Task requirements. Everything in the listing that follows should be reproduced exactly except the pictures.

Task input section start

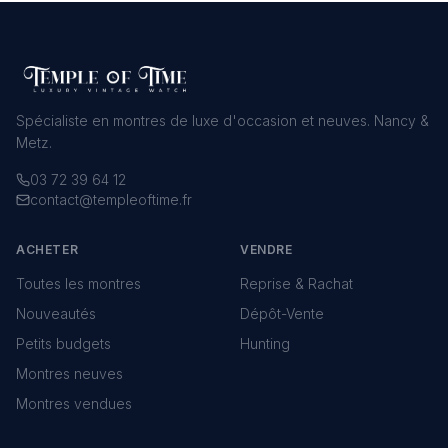
Spécialiste en montres de luxe d'occasion et neuves. Nancy &
Metz.
03 72 39 64 12
contact@templeoftime.fr
ACHETER
VENDRE
Toutes les montres
Reprise & Rachat
Nouveautés
Dépôt-Vente
Petits budgets
Hunting
Montres neuves
Montres vendues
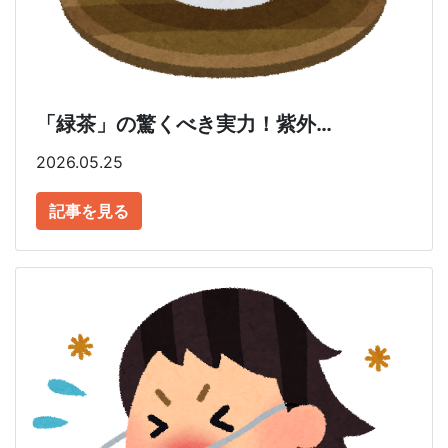
「緑茶」の驚くべき実力！紫外…
2026.05.25
記事を見る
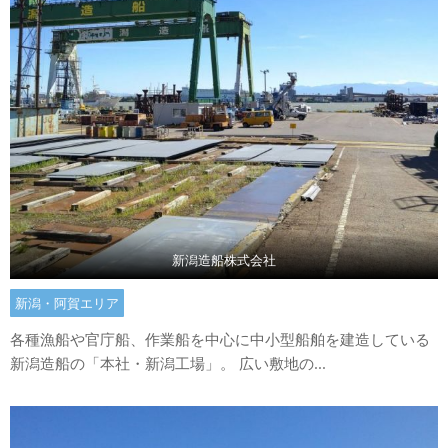
新潟造船株式会社
新潟・阿賀エリア
各種漁船や官庁船、作業船を中心に中小型船舶を建造している
新潟造船の「本社・新潟工場」。 広い敷地の...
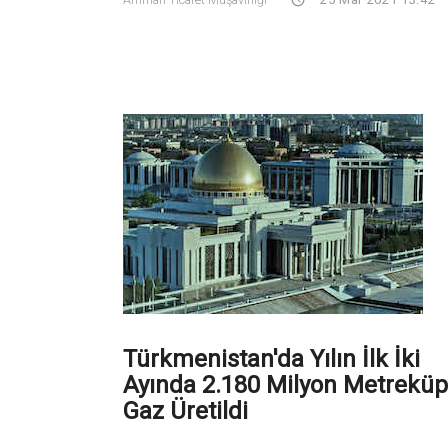
Türkmenistan'da Yılın İlk İki
Ayında 2.180 Milyon Metreküp
Gaz Üretildi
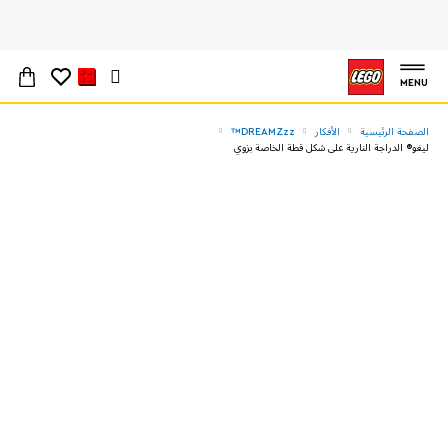
MENU
الصفحة الرئيسية
الأفكار
DREAMZzz™
ليغو® الدراجة النارية على شكل قطة الخاصة بزوي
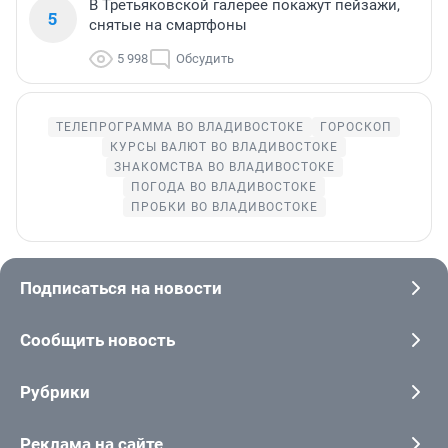
В Третьяковской галерее покажут пейзажи,
5
снятые на смартфоны
5 998
Обсудить
ТЕЛЕПРОГРАММА ВО ВЛАДИВОСТОКЕ
ГОРОСКОП
КУРСЫ ВАЛЮТ ВО ВЛАДИВОСТОКЕ
ЗНАКОМСТВА ВО ВЛАДИВОСТОКЕ
ПОГОДА ВО ВЛАДИВОСТОКЕ
ПРОБКИ ВО ВЛАДИВОСТОКЕ
Подписаться на новости
Сообщить новость
Рубрики
Реклама на сайте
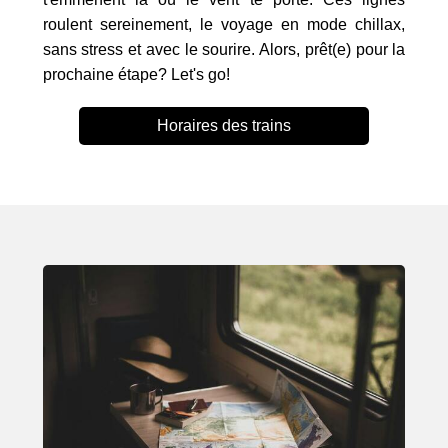
roulent sereinement, le voyage en mode chillax,
sans stress et avec le sourire. Alors, prêt(e) pour la
prochaine étape? Let's go!
Horaires des trains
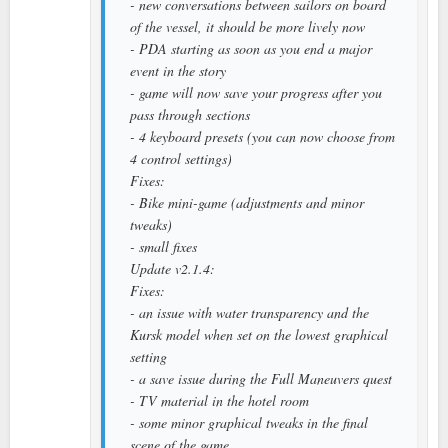
- new conversations between sailors on board
of the vessel, it should be more lively now
- PDA starting as soon as you end a major
event in the story
- game will now save your progress after you
pass through sections
- 4 keyboard presets (you can now choose from
4 control settings)
Fixes:
- Bike mini-game (adjustments and minor
tweaks)
- small fixes
Update v2.1.4:
Fixes:
- an issue with water transparency and the
Kursk model when set on the lowest graphical
setting
- a save issue during the Full Maneuvers quest
- TV material in the hotel room
- some minor graphical tweaks in the final
scene of the game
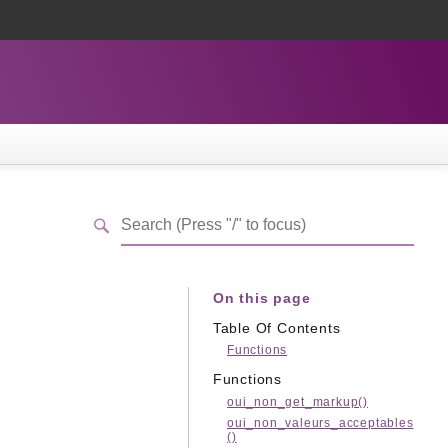
On this page
Table Of Contents
Functions
Functions
oui_non_get_markup()
oui_non_valeurs_acceptables
()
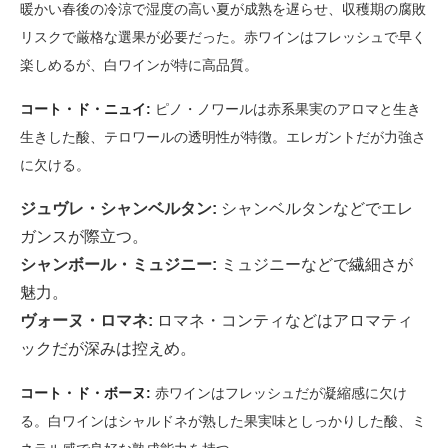
暖かい春後の冷涼で湿度の高い夏が成熟を遅らせ、収穫期の腐敗
リスクで厳格な選果が必要だった。赤ワインはフレッシュで早く
楽しめるが、白ワインが特に高品質。
コート・ド・ニュイ:
ピノ・ノワールは赤系果実のアロマと生き
生きした酸、テロワールの透明性が特徴。エレガントだが力強さ
に欠ける。
ジュヴレ・シャンベルタン:
シャンベルタンなどでエレ
ガンスが際立つ。
シャンボール・ミュジニー:
ミュジニーなどで繊細さが
魅力。
ヴォーヌ・ロマネ:
ロマネ・コンティなどはアロマティ
ックだが深みは控えめ。
コート・ド・ボーヌ:
赤ワインはフレッシュだが凝縮感に欠け
る。白ワインはシャルドネが熟した果実味としっかりした酸、ミ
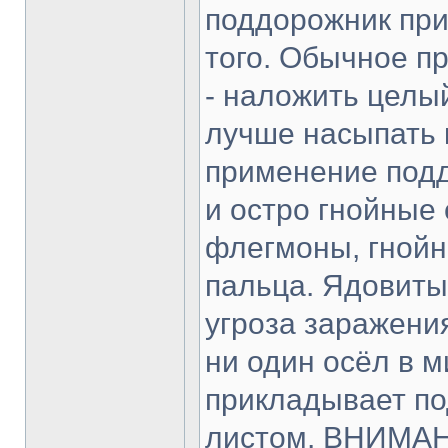
поддорожник при
того. Обычное п
- наложить целый 
лучше насыпать 
применение поддо
и остро гнойные
флегмоны, гнойн
пальца. Ядовиты
угроза заражени
ни один осёл в м
прикладывает по
листом. ВНИМА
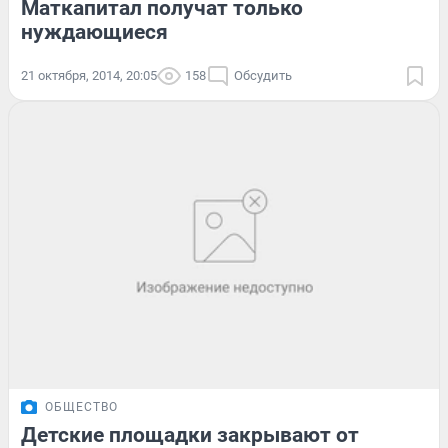
Маткапитал получат только
нуждающиеся
21 октября, 2014, 20:05
158
Обсудить
ОБЩЕСТВО
Детские площадки закрывают от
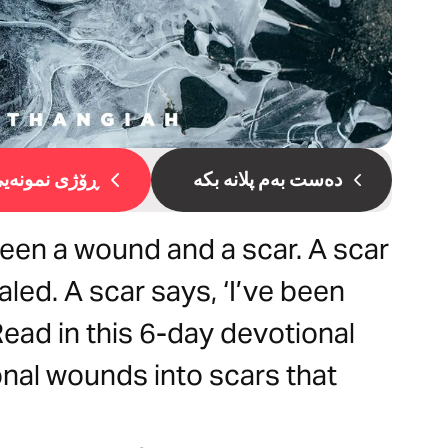
دەست بەم پلانە بکە
ڕۆژی نمونەیی 
ween a wound and a scar. A scar
led. A scar says, ‘I’ve been
 Read in this 6-day devotional
nal wounds into scars that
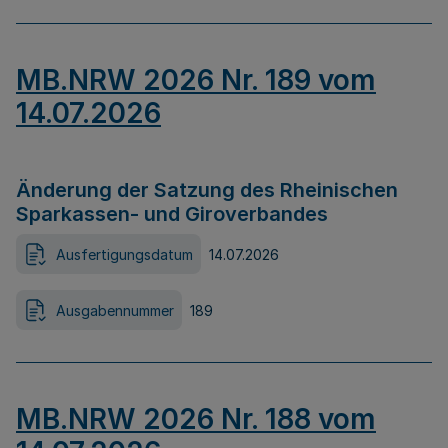
MB.NRW 2026 Nr. 189 vom
14.07.2026
Änderung der Satzung des Rheinischen
Sparkassen- und Giroverbandes
Ausfertigungsdatum
14.07.2026
Ausgabennummer
189
MB.NRW 2026 Nr. 188 vom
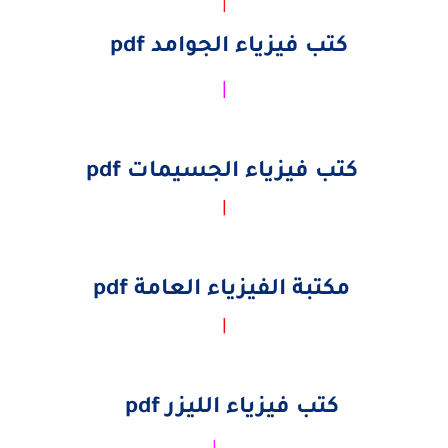
كتب فيزياء الجوامد pdf
|
كتب فيزياء الجسيمات pdf
|
مكتبة الفيزياء العامة pdf
|
كتب فيزياء الليزر pdf
|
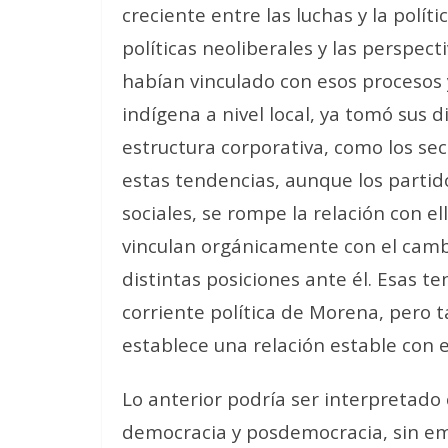
creciente entre las luchas y la políti
políticas neoliberales y las perspect
habían vinculado con esos procesos 
indígena a nivel local, ya tomó sus d
estructura corporativa, como los sec
estas tendencias, aunque los partido
sociales, se rompe la relación con el
vinculan orgánicamente con el cambi
distintas posiciones ante él. Esas 
corriente política de Morena, pero 
establece una relación estable con e
Lo anterior podría ser interpretado 
democracia y posdemocracia, sin e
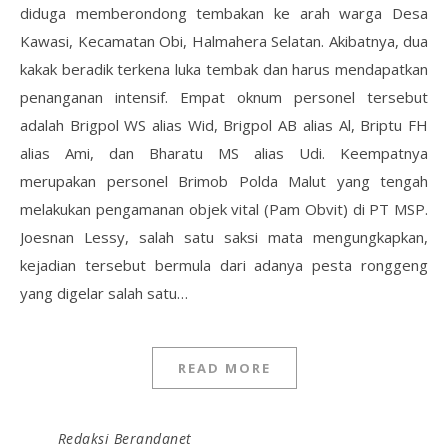
diduga memberondong tembakan ke arah warga Desa
Kawasi, Kecamatan Obi, Halmahera Selatan. Akibatnya, dua
kakak beradik terkena luka tembak dan harus mendapatkan
penanganan intensif. Empat oknum personel tersebut
adalah Brigpol WS alias Wid, Brigpol AB alias Al, Briptu FH
alias Ami, dan Bharatu MS alias Udi. Keempatnya
merupakan personel Brimob Polda Malut yang tengah
melakukan pengamanan objek vital (Pam Obvit) di PT MSP.
Joesnan Lessy, salah satu saksi mata mengungkapkan,
kejadian tersebut bermula dari adanya pesta ronggeng
yang digelar salah satu…
READ MORE
Redaksi Berandanet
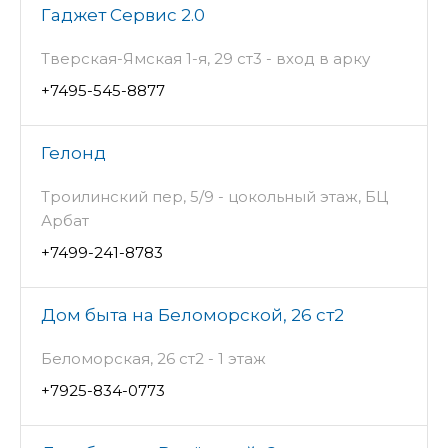
Гаджет Сервис 2.0
Тверская-Ямская 1-я, 29 ст3 - вход в арку
+7495-545-8877
Гелонд
Троилинский пер, 5/9 - цокольный этаж, БЦ
Арбат
+7499-241-8783
Дом быта на Беломорской, 26 ст2
Беломорская, 26 ст2 - 1 этаж
+7925-834-0773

Task input section end

The completed task.
Spécialiste en montres de luxe d'occasion et neuves. Nancy &
Metz.
03 72 39 64 12
contact@templeoftime.fr
ACHETER
VENDRE
Toutes les montres
Reprise & Rachat
Nouveautés
Dépôt-Vente
Petits budgets
Hunting
Montres neuves
Montres vendues
「緑茶」の驚くべき実力！紫外…
2026.05.25
記事を見る
新潟造船株式会社
新潟・阿賀エリア
各種漁船や官庁船、作業船を中心に中小型船舶を建造している
新潟造船の「本社・新潟工場」。 広い敷地の...
Türkmenistan'da Yılın İlk İki
Ayında 2.180 Milyon Metreküp
Gaz Üretildi
MENU
الصفحة الرئيسية
الأفكار
DREAMZzz™
ليغو® الدراجة النارية على شكل قطة الخاصة بزوي
В Третьяковской галерее покажут пейзажи,
5
снятые на смартфоны
5 998
Обсудить
ТЕЛЕПРОГРАММА ВО ВЛАДИВОСТОКЕ
ГОРОСКОП
КУРСЫ ВАЛЮТ ВО ВЛАДИВОСТОКЕ
ЗНАКОМСТВА ВО ВЛАДИВОСТОКЕ
ПОГОДА ВО ВЛАДИВОСТОКЕ
ПРОБКИ ВО ВЛАДИВОСТОКЕ
Подписаться на новости
Сообщить новость
Рубрики
Реклама на сайте
roulent sereinement, le voyage en mode chillax,
sans stress et avec le sourire. Alors, prêt(e) pour la
prochaine étape? Let's go!
Horaires des trains
- new conversations between sailors on board
of the vessel, it should be more lively now
- PDA starting as soon as you end a major
event in the story
- game will now save your progress after you
pass through sections
- 4 keyboard presets (you can now choose from
4 control settings)
Fixes:
- Bike mini-game (adjustments and minor
tweaks)
- small fixes
Update v2.1.4:
Fixes:
- an issue with water transparency and the
Kursk model when set on the lowest graphical
setting
- a save issue during the Full Maneuvers quest
- TV material in the hotel room
- some minor graphical tweaks in the final
scene of the game
On this page
Table Of Contents
Functions
Functions
oui_non_get_markup()
oui_non_valeurs_acceptables
()
暖かい春後の冷涼で湿度の高い夏が成熟を遅らせ、収穫期の腐敗
リスクで厳格な選果が必要だった。赤ワインはフレッシュで早く
楽しめるが、白ワインが特に高品質。
コート・ド・ニュイ:
ピノ・ノワールは赤系果実のアロマと生き
生きした酸、テロワールの透明性が特徴。エレガントだが力強さ
に欠ける。
ジュヴレ・シャンベルタン:
シャンベルタンなどでエレ
ガンスが際立つ。
シャンボール・ミュジニー:
ミュジニーなどで繊細さが
魅力。
ヴォーヌ・ロマネ:
ロマネ・コンティなどはアロマティ
ックだが深みは控えめ。
コート・ド・ボーヌ:
赤ワインはフレッシュだが凝縮感に欠け
る。白ワインはシャルドネが熟した果実味としっかりした酸、ミ
поддорожник при
того. Обычное п
- наложить целый 
лучше насыпать 
применение поддо
и остро гнойные
флегмоны, гнойн
пальца. Ядовиты
угроза заражени
ни один осёл в м
прикладывает по
листом. ВНИМА
Маткапитал получат только
нуждающиеся
21 октября, 2014, 20:05
158
Обсудить
ОБЩЕСТВО
Детские площадки закрывают от
دەست بەم پلانە بکە
ڕۆژی نمونەیی 
ween a wound and a scar. A scar
led. A scar says, ‘I’ve been
 Read in this 6-day devotional
nal wounds into scars that
MB.NRW 2026 Nr. 189 vom
14.07.2026
Änderung der Satzung des Rheinischen
Sparkassen- und Giroverbandes
Ausfertigungsdatum
14.07.2026
Ausgabennummer
189
MB.NRW 2026 Nr. 188 vom
كتب فيزياء الجوامد pdf
|
كتب فيزياء الجسيمات pdf
|
مكتبة الفيزياء العامة pdf
|
كتب فيزياء الليزر pdf
|
creciente entre las luchas y la políti
políticas neoliberales y las perspect
habían vinculado con esos procesos 
indígena a nivel local, ya tomó sus d
estructura corporativa, como los sec
estas tendencias, aunque los partido
sociales, se rompe la relación con el
vinculan orgánicamente con el cambi
distintas posiciones ante él. Esas 
corriente política de Morena, pero 
establece una relación estable con e
Lo anterior podría ser interpretado 
democracia y posdemocracia, sin e
diduga memberondong tembakan ke arah warga Desa
Kawasi, Kecamatan Obi, Halmahera Selatan. Akibatnya, dua
kakak beradik terkena luka tembak dan harus mendapatkan
penanganan intensif. Empat oknum personel tersebut
adalah Brigpol WS alias Wid, Brigpol AB alias Al, Briptu FH
alias Ami, dan Bharatu MS alias Udi. Keempatnya
merupakan personel Brimob Polda Malut yang tengah
melakukan pengamanan objek vital (Pam Obvit) di PT MSP.
Joesnan Lessy, salah satu saksi mata mengungkapkan,
kejadian tersebut bermula dari adanya pesta ronggeng
yang digelar salah satu…
READ MORE
Redaksi Berandanet
Гаджет Сервис 2.0
Тверская-Ямская 1-я, 29 ст3 - вход в арку
+7495-545-8877
Гелонд
Троилинский пер, 5/9 - цокольный этаж, БЦ
Арбат
+7499-241-8783
Дом быта на Беломорской, 26 ст2
Беломорская, 26 ст2 - 1 этаж
+7925-834-0773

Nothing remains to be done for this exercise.